Later that year, his 500 driving days were put in jeopardy with an edict coming from Newby, who owned National. One of the team’s drivers, a married man, died in an on-track incident, and from there the team prohibited such men from racing to avoid the destruction of another family.
Instead, Aitken slid over to become the pit manager for Joe Dawson, the 1912 winner, and a year later, Newby suggested his metropolitan racing junkie with an affinity for the French assist the Peugeot team of Jules Goux that would go on to win by more than 13 minutes – still a 500 record.
“He was that day’s ‘Tim Cindric’ or ‘Mike Hull’,” Davidson said. “Working for National and Newby, any time those owners would have dinner and say, ‘Hey, we ought to do this or that, they’d almost immediately say, ‘Well, then let’s go get Aitken.’”
According to Davidson, the do-it-all racing expert was leaned on by Fisher and Co. to do anything from serve on the pursuit team while Fisher flew hot-air balloons to helping test brick-durability during the IMS’s first evolution as a brick track in the fall of 1909.
“They did an experiment that year where they laid them down along the front straight,” Davidson said. “He did both short and fast and long runs and even staked the car in place to see how they held up just spinning the wheels.”
So it should be no surprise that, with the announcement of the AAA championship in 1916, Aitken was heavily involved.
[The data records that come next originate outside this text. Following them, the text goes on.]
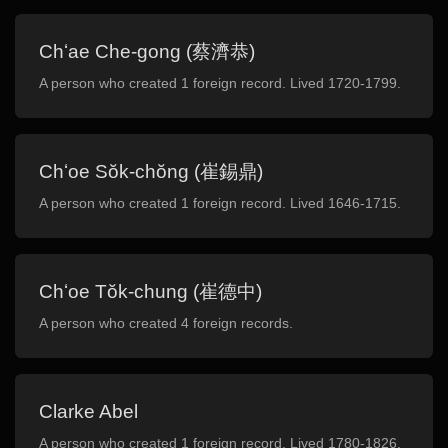
Chʻae Che-gong (蔡濟恭)
A person who created 1 foreign record. Lived 1720-1799.
Chʻoe Sŏk-chŏng (崔錫鼎)
A person who created 1 foreign record. Lived 1646-1715.
Chʻoe Tŏk-chung (崔德中)
A person who created 4 foreign records.
Clarke Abel
A person who created 1 foreign record. Lived 1780-1826.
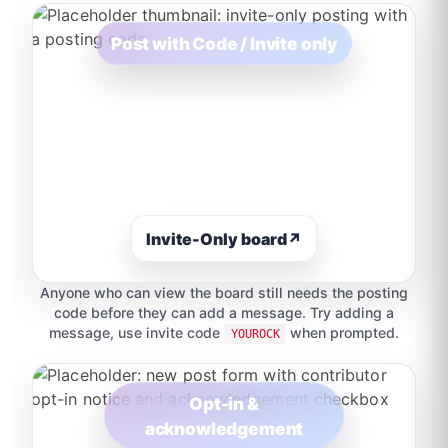
Post with Code / Invite only
Invite-Only board
↗
Anyone who can view the board still needs the posting
code before they can add a message. Try adding a
message, use invite code
when prompted.
YOUROCK
Opt-in &
acknowledgement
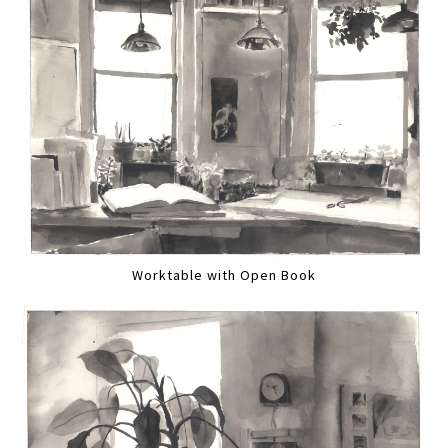
Worktable with Open Book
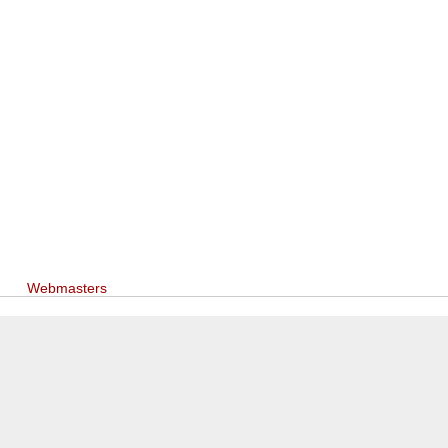
Webmasters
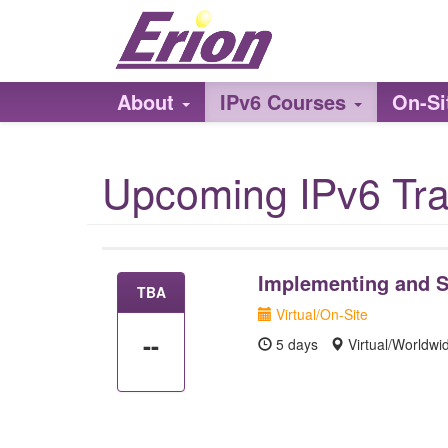
About
IPv6 Courses
On-Si
Upcoming IPv6 Tra
Implementing and S
TBA
Virtual/On-Site
--
5 days
Virtual/Worldw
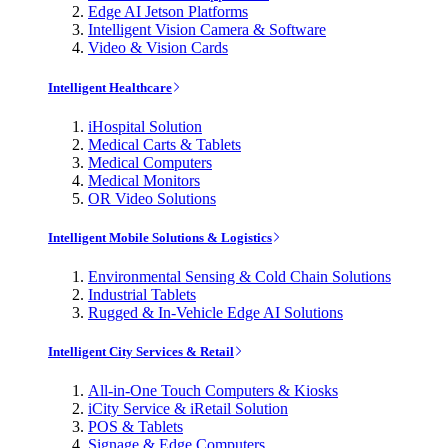
Edge AI Jetson Platforms
Intelligent Vision Camera & Software
Video & Vision Cards
Intelligent Healthcare
iHospital Solution
Medical Carts & Tablets
Medical Computers
Medical Monitors
OR Video Solutions
Intelligent Mobile Solutions & Logistics
Environmental Sensing & Cold Chain Solutions
Industrial Tablets
Rugged & In-Vehicle Edge AI Solutions
Intelligent City Services & Retail
All-in-One Touch Computers & Kiosks
iCity Service & iRetail Solution
POS & Tablets
Signage & Edge Computers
He became the first pole-sitter on merit in the Indy 500 that year, topping 96 mph in qualifying, though he would only finish 69 of the 120 laps to finish 15th of the 21 entries. Elsewhere in the nationwide championship, Aitken flourished, winning two fall races in Brookyln, a road race in Santa Monica and the 300-mile International Sweepstakes at Cincinnati Motor Speedway just days before the Harvest Auto Racing Classic.
Mechanical attrition from the major Ohio race five days earlier dwindled the original 20-car field for the day’s finale down to just 14, along with 10 in the 20-miler and nine in the 50. In the first, Aitken controlled the pace early and held off the future 500 winner Howdy Wilcox by just 0.33 seconds by the end of the fourth lap, and Aitken’s win later that day over Hughie Hughes, who led as late as Lap 15, was even closer (0.28 seconds).
In different ways, Aitken would have to earn the clinch of his day-long sweep. The field consisted of eventual two-time 500 winner Tommy Milton as well as 1915 winner Ralph DePalma, but his fiercest battle came against future track owner Eddie Rickenbacker, who took over the lead from the day’s dominant driver on Lap 24. They’d trade the lead three times over the next 10 laps, but with only four to go, one of Aitken’s right wheels snapped, and he slowed to give Rickenbacker a sizable lead.
But the new leader slammed into the Turn 4 wall with two laps to go after his own right rear fell apart, allowing Aitken to hobble to the finish line, still 19 seconds clear of Hughes. The sweep earned him $4,600, on top of his $12,000 from Cincinnati to create quite the windfall of a week in racing at the time.
He would finish runner-up to 1916 500 winner Dario Resta in the championship, but those racing triumphs would be his last, succumbing to the influenza pandemic in 1918 at just 33 years old. Still, in memory only, Aitken entered this weekend as likely the oldest defending champion of sorts of a revived IndyCar tradition. He would go on to be the last non-500 race-winner at IMS until fellow Indiana-native Gordon’s Brickyard 400 title in 1994.
“If you dig into it, his name pops up quite a lot,” Davidson said. “It’s not out there for you to see, but if you go digging and get on your hands and knees, God, Aitken’s everywhere.”